= Beginning of Section =

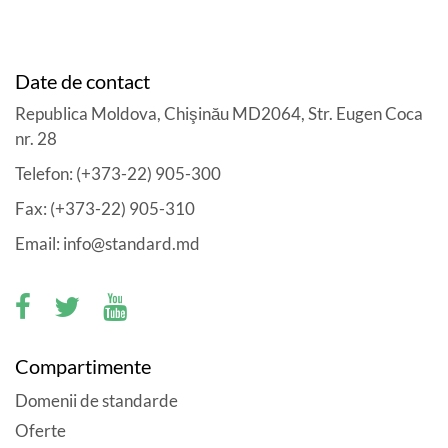
Date de contact
Republica Moldova, Chişinău MD2064, Str. Eugen Coca
nr. 28
Telefon: (+373-22) 905-300
Fax: (+373-22) 905-310
Email: info@standard.md
Compartimente
Domenii de standarde
Oferte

= End of Section =

> **PROBLEM TO WORK ON**
When printing the entries, leave out the images and keep everything else exact.

> **SOLVED PROBLEM**
Date de contact
Republica Moldova, Chişinău MD2064, Str. Eugen Coca
nr. 28
Telefon: (+373-22) 905-300
Fax: (+373-22) 905-310
Email: info@standard.md
Compartimente
Domenii de standarde
Oferte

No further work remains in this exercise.